El agua se calienta poco a poco y va adquiriendo temperatura hasta que rompe a hervir; y cuando eso sucede, ya no hay marcha atrás. Es cierto que todos los presidentes de la democracia pasaron un día ese punto crítico en que la confianza social se pierde de forma irremediable. Visto con perspectiva, casi puede determinarse el momento exacto para cada uno de ellos.
Lo singular del caso de Sánchez es que la semilla de su caída no está en su ejecutoria, sino en la naturaleza de origen de su presidencia
Lo singular del caso de Sánchez es que la semilla de su caída no está en su ejecutoria, sino en la naturaleza de origen de su presidencia y de su Gobierno. Con el instrumento que eligió para gobernar España, solo podía hacer lo que está haciendo; en este caso, el vehículo determina la ruta. Y ese instrumento de gobierno es tan extravagante, tan excéntrico respecto al metabolismo del cuerpo social de España, que resulta imposible que este lo digiera sin provocar, antes o después, una arcada fatal.
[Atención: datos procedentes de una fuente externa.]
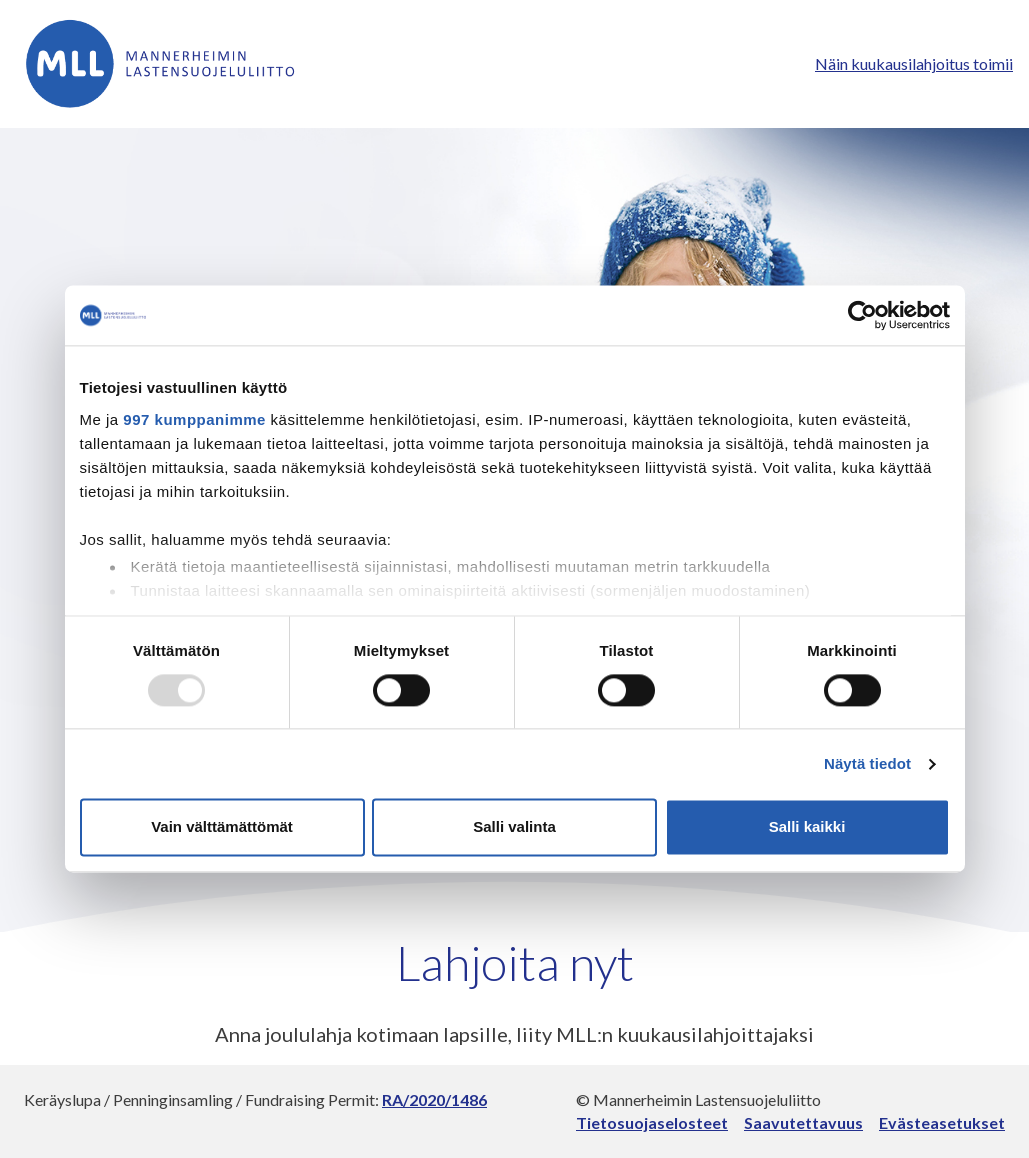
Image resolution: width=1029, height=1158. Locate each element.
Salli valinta (514, 827)
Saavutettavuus (803, 1122)
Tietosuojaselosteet (652, 1122)
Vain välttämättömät (222, 827)
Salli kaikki (807, 827)
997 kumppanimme (194, 419)
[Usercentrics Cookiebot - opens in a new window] (862, 315)
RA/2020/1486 (434, 1099)
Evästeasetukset (942, 1122)
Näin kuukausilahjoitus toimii (914, 63)
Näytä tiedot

Es lo que tiene extraviar la centralidad y apoyarse en los extremos.
Como las criaturas que nacen sabiendo de qué morirán —aunque no cuándo—, el Gobierno de Sánchez lleva sellada su condena en la partida de nacimiento. Solo hay una persona en España capaz de prolongar su existencia: se llama Pablo Casado y algunos días parece intentarlo seriamente.